Shrimp or krill. Pellets usually have chem's in them.


----------



## 808homegrown (Sep 4, 2003)

u could try some hikari color enhancers (the red bag)... i mix these with hikari balanced nutrition (green bag) & my p's love it!


----------



## greebo (Aug 19, 2003)

well mine have ok color but i find it usually becomes more pronounced when i give them a few goldfish/guppies/whatever which have been gutloaded with chiclid pellets


----------



## Bigkrup444 (Oct 6, 2003)

Krill or shrimp brings out the color nice in my P's


----------



## camotekid (Sep 21, 2003)

I have shrimps, but the shrimps fight back!

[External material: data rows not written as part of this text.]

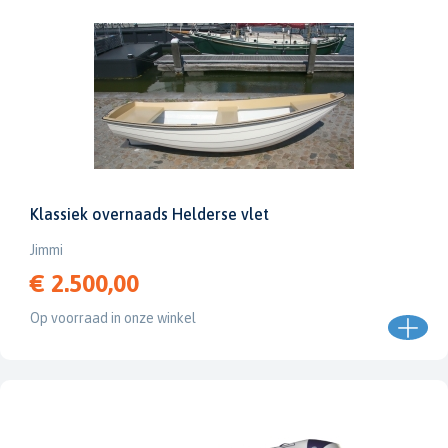
Klassiek overnaads Helderse vlet
Jimmi
€ 2.500,00
Op voorraad in onze winkel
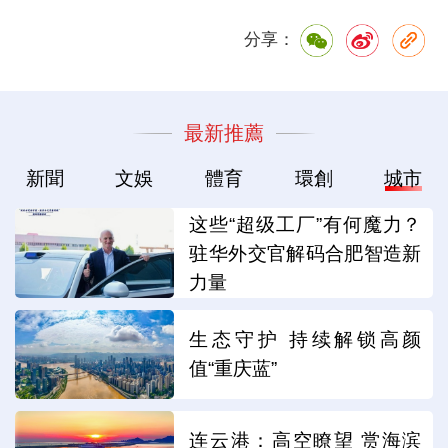
分享：
最新推薦
新聞
文娛
體育
環創
城市
这些“超级工厂”有何魔力？
驻华外交官解码合肥智造新
力量
生态守护 持续解锁高颜
值“重庆蓝”
连云港：高空瞭望 赏海滨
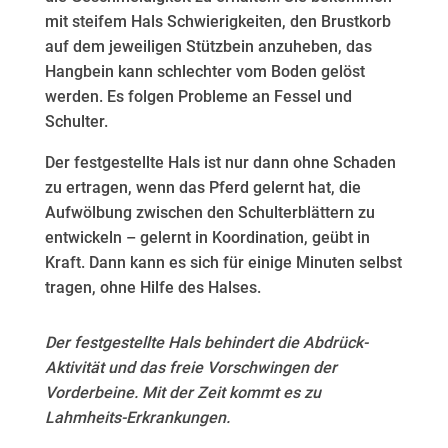
mit steifem Hals Schwierigkeiten, den Brustkorb
auf dem jeweiligen Stützbein anzuheben, das
Hangbein kann schlechter vom Boden gelöst
werden. Es folgen Probleme an Fessel und
Schulter.
Der festgestellte Hals ist nur dann ohne Schaden
zu ertragen, wenn das Pferd gelernt hat, die
Aufwölbung zwischen den Schulterblättern zu
entwickeln – gelernt in Koordination, geübt in
Kraft. Dann kann es sich für einige Minuten selbst
tragen, ohne Hilfe des Halses.
Der festgestellte Hals behindert die Abdrück-
Aktivität und das freie Vorschwingen der
Vorderbeine. Mit der Zeit kommt es zu
Lahmheits-Erkrankungen.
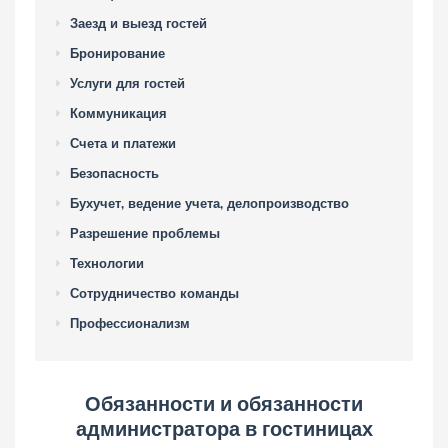
Заезд и выезд гостей
Бронирование
Услуги для гостей
Коммуникация
Счета и платежи
Безопасность
Бухучет, ведение учета, делопроизводство
Разрешение проблемы
Технологии
Сотрудничество команды
Профессионализм
Обязанности и обязанности
администратора в гостиницах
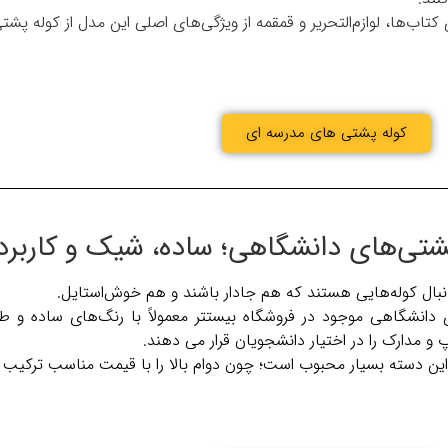
کتاب‌ها، لوازم‌التحریر و قمقمه از ویژگی‌های اصلی این مدل‌ از کوله پ
کوله پشتی های مدرسه ای
بال کوله‌هایی هستند که هم جا‌دار باشند و هم خوش‌استایل.
 دانشگاهی موجود در فروشگاه بیستتر معمولاً با رنگ‌های ساده و
مدارک را در اختیار دانشجویان قرار می دهند.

So i just continued giving them cichlid pellets.


----------



## vlahos (Sep 7, 2003)

i hear krill is best.
personally my rhom currently is eating only live foods...i give him crickets and goldfish/minnows


----------



## Reich (Oct 1, 2003)

i think shrimp is best... just take away the head and tail


----------



## MR HARLEY (Aug 12, 2003)

krill, pellets,(hikari) or shromp works well..


----------



## RhomZilla (Feb 12, 2003)

Hikari color enhancers, krill, smelt and prawns are popular fav for bringing out the colors in Ps.


----------



## pamonster (Jun 26, 2003)

nightcrawlers and pelets and krill and my p's are very bright red and gold flaked


----------



## kouma (Sep 1, 2003)

lol you guys stated every food in the book, I want to add Squid too helps develop better colors and very nutritious.


----------



## evermore (Oct 7, 2003)

i say the best is krill, liver, shrimp. in my opinion liver makes them darker


----------